6. SERVICES NOT EXCLUSIVE. The services furnished by the Adviser
hereunder are deemed not to be exclusive, and the Adviser shall be free to
furnish similar services to others so long as its provision of services under
this Agreement is not impaired thereby. To the extent that the purchase or sale
of securities or other investments of the same issuer may be deemed by the
Adviser to be suitable for two or more accounts managed by the Adviser, the
available securities or investments may be allocated in a manner believed by the
Adviser to be equitable to each account. It is recognized that in some cases
this procedure may adversely affect the price paid or received by a Portfolio or
the size of the position obtainable for or disposed of by a Portfolio. Nothing
in this Agreement shall limit or restrict the right of any of the Adviser's
partners, officers or employees to engage in any other business or to devote his
or her time and attention in part to the management or other aspects of any
business, whether of a similar or dissimilar nature, nor limit or restrict the
Adviser's right to engage in any other business or to render services of any
kind to any other corporation, firm, individual or association.
7. DELIVERY OF DOCUMENTS. The Trust has furnished the Adviser with
copies, properly certified or authenticated, of each of the following:
(a) the Trust's Certificate of Trust, as filed with the Secretary
of State of Delaware, and Declaration of Trust (such
Declaration of Trust, as presently in effect and as from time
to time amended, is herein called the "Declaration of Trust");
(b) the Trust's Bylaws, if any;
(c) the most recent prospectus(es) and statement(s) of additional
information relating to each Portfolio (such prospectus(es)

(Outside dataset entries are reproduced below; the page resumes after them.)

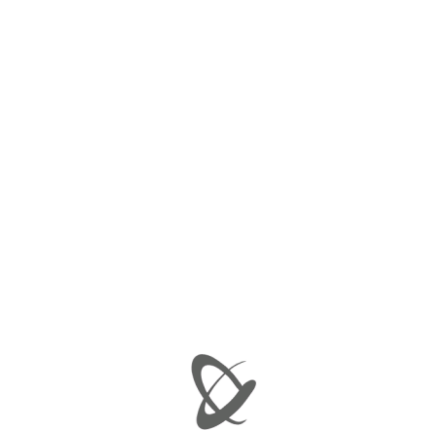
Ελάχιστη τιμή
Μέγιστη τιμή
ΦΙΛΤΡΆΡΙΣΜΑ
Προβάλλονται όλα - 3 αποτελέσματα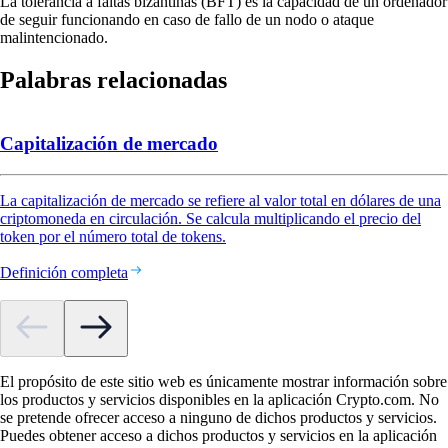
La tolerancia a faltas bizantinas (BFT) es la capacidad de un ordenador
de seguir funcionando en caso de fallo de un nodo o ataque
malintencionado.
Palabras relacionadas
Capitalización de mercado
La capitalización de mercado se refiere al valor total en dólares de una
criptomoneda en circulación. Se calcula multiplicando el precio del
token por el número total de tokens.
Definición completa
El propósito de este sitio web es únicamente mostrar información sobre
los productos y servicios disponibles en la aplicación Crypto.com. No
se pretende ofrecer acceso a ninguno de dichos productos y servicios.
Puedes obtener acceso a dichos productos y servicios en la aplicación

together with the related statement(s) of additional
information, as presently in effect and all amendments and
supplements thereto, are herein called the "Prospectus"); and
(d) any and all applicable policies and procedures approved by the
Board.
The Trust will promptly furnish the Adviser with copies of any and all
amendments of or additions or supplements to the foregoing.
8. BOOKS AND RECORDS. In compliance with the requirements of Rule 31a-3
under the 1940 Act, the Adviser hereby agrees that all records that it maintains
for each Portfolio under this Agreement are the property of the Trust and
further agrees to surrender promptly to the Trust
-4-
any of such records upon request. The Adviser further agrees to preserve for the
periods prescribed by Rule 31a-2 under the 1940 Act the records required to be
maintained by Rule 31a-1 under the 1940 Act.
9. EXPENSES OF THE PORTFOLIOS. Except to the extent expressly assumed
by the Adviser and except to any extent required by law to be paid or reimbursed
by the Adviser, the Adviser shall have no duty to pay any ordinary operating
expenses incurred in the organization and operation of the Portfolios. Ordinary
operating expenses include, but are not limited to, brokerage commissions and
other transaction charges, taxes, legal, auditing, printing, or governmental
fees, other service providers' fees and expenses, expenses of issue, sale,
redemption and repurchase of shares, expenses of registering and qualifying
shares for sale, expenses relating to Board and shareholder meetings, the cost
of preparing and distributing reports and notices to shareholders and interest
payments and other fees or charges associated with any credit facilities
established by or on behalf of the Portfolios.
10. COMPENSATION. Except as otherwise provided herein, for the services
provided to each Portfolio and the expenses assumed pursuant to this Agreement,
the Trust will pay the Adviser and the Adviser will accept as full compensation
therefor a fee determined in accordance with Schedule I attached hereto;
provided, however, that the compensation paid to the Adviser shall be reduced by
any amount paid by the Trust directly to the Sub-Advisor(s) pursuant to Section
5 of this Agreement. In addition, the Adviser or its affiliated persons may
receive compensation or reimbursement of recordkeeping, bookkeeping, accounting,
administrative and transactional fees or charges incurred in connection with any
credit facilities established by or on behalf of the Portfolios. The fees or
charges attributable to each Portfolio shall be a separate charge to such
Portfolio and shall be the several (and not joint or joint and several)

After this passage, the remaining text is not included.